They probably didn't rigorously track the licensing issue, but I'm pretty sure training a LLM is completely acceptable use of source under Freely licensed code. It would be somewhat amusing though if CoPilot is forced to spit out the license for every piece of code used to develop the derivative work, along with copyright notices and whatever else the licenses may require.
There's a more interesting question about the copyright status of the code it outputs, since the language model is sort of like a compiler, but also not like a compiler since the output is based on other people's copyrighted code.
I feel a lot of people get caught up on the output code and completely ignore the fact that copilot itself is likely a massive copyright violation.
Copyrighted content can be used without the holder’s permission under “Fair Use”.
Don’t assume all code can be copyrighted. Purely functional expressions are not copyrightable. Code is math.
There’s a lot here to unpack.
Would love to see this being done on decompiled proprietary code. Training done on it. And released into the wild.
But the amount of data necessary, and computing power to do it might not be available for the common person.
Here's a good link explaining the Fair Use test: https://copyright.columbia.edu/basics/fair-use.html
> Held: 2 Live Crew's commercial parody may be a fair use within the meaning of § 107. Pp. 574-594.
The ruling states explicitly that commercial usage can be a determining factor in determining whether usage is fair or not, but that it does not in and of itself make the use "unfair".
To me, the latter scenario is much closer to what Github is doing with Copilot, which is one of the things the plaintiffs are alleging violates open source licenses.
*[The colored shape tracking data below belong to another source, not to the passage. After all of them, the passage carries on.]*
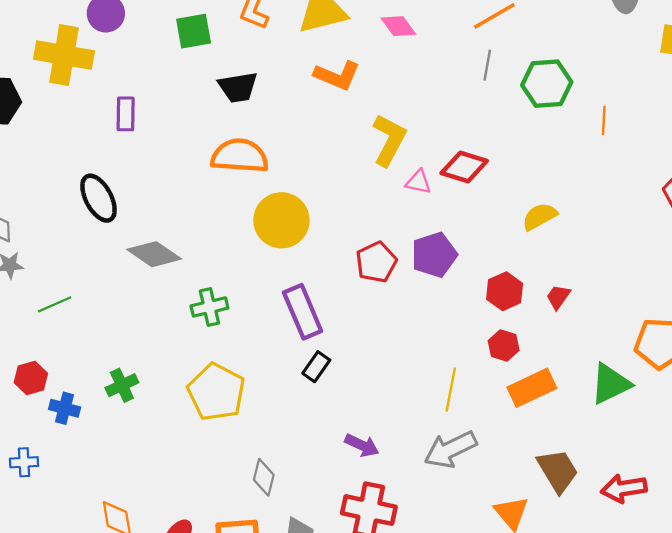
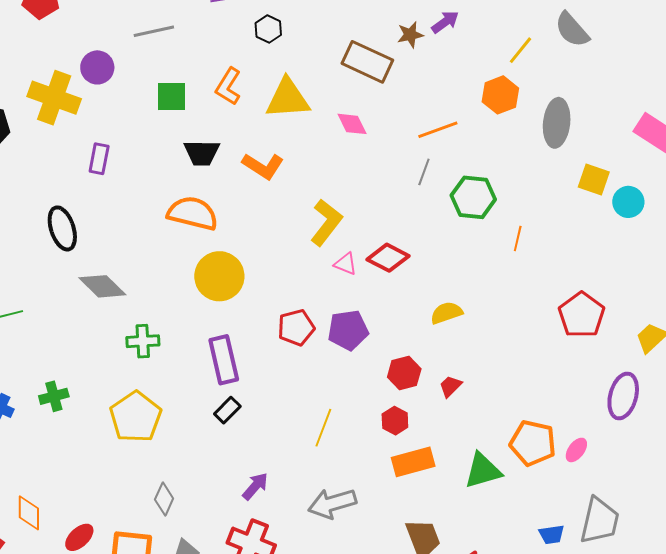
orange L-shape: (337, 76) -> (263, 166), moved
yellow line: (451, 390) -> (323, 428), moved
purple arrow: (362, 445) -> (255, 486), turned -84

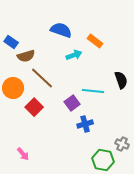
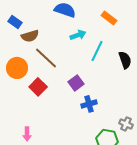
orange rectangle: (95, 41) -> (109, 18), moved
cyan line: (93, 91) -> (97, 51), moved, turned -70
pink arrow: (23, 154) -> (27, 134), turned 40

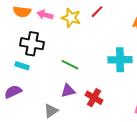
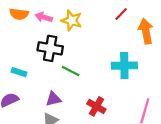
red line: (97, 12) -> (121, 14), moved
black cross: (32, 44) -> (50, 48), moved
purple triangle: (68, 91) -> (53, 99), moved

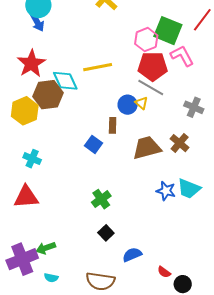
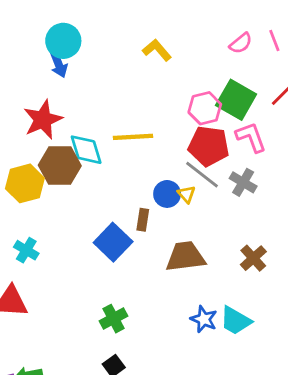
gray cross: (194, 107) -> (243, 182), moved
brown cross: (180, 143) -> (253, 258), moved
blue square: (93, 144) -> (113, 242), size x1.5

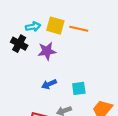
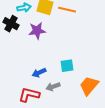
blue arrow: (49, 84) -> (39, 73), moved

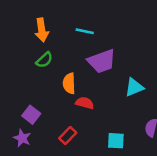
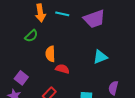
orange arrow: (42, 30) -> (40, 13), moved
purple trapezoid: (102, 61) -> (94, 19), moved

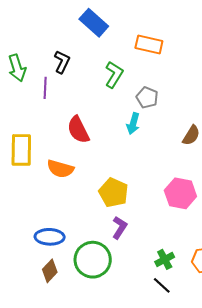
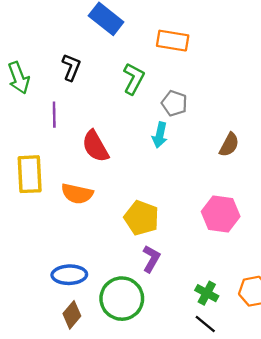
purple line: (45, 88) -> (54, 115), moved
green cross: (165, 259) -> (207, 293), turned -30

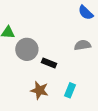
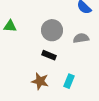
gray circle: (27, 49) -> (52, 30), moved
> Additionally, the district court determined that the commercial nature of Google's use weighed against its transformative nature. Although Kelly held that the commercial use of the photographer's images by Arriba's search engine was less exploitative than typical commercial use, and thus weighed only slightly against a finding of fair use, the district court here distinguished Kelly on the ground that some website owners in the AdSense program had infringing Perfect 10 images on their websites. The district court held that because Google's thumbnails "lead users to sites that directly benefit Google's bottom line," the AdSense program increased the commercial nature of Google's use of Perfect 10's images.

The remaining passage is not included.